*Listed entries:*
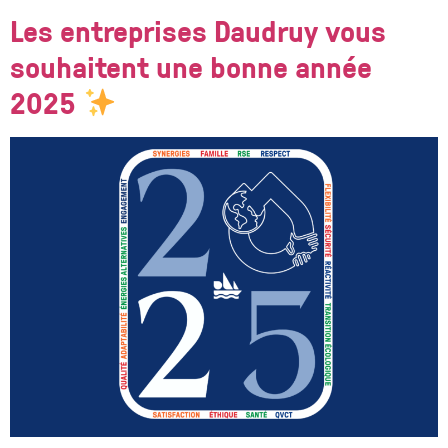
Les entreprises Daudruy vous
souhaitent une bonne année
2025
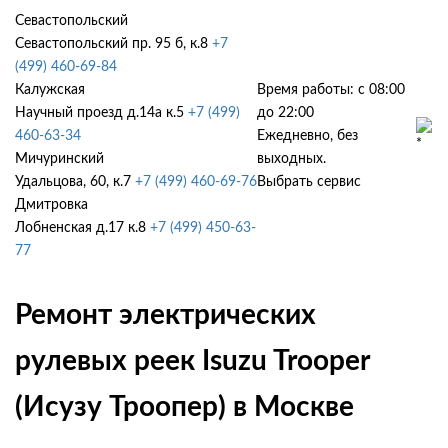
Севастопольский
Севастопольский пр. 95 б, к.8
+7
(499) 460-69-84
Калужская
Время работы: с 08:00
Научный проезд д.14а к.5
+7 (499)
до 22:00
460-63-34
Ежедневно, без
Мичуринский
выходных.
Удальцова, 60, к.7
+7 (499) 460-69-76
Выбрать сервис
Дмитровка
Лобненская д.17 к.8
+7 (499) 450-63-
77
Ремонт электрических
рулевых реек Isuzu Trooper
(Исузу Троопер) в Москве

*Exercise prompt:*
If a line in the records holds the string "Севастопольский", copy it.

*Answer space:*
Севастопольский
Севастопольский пр. 95 б, к.8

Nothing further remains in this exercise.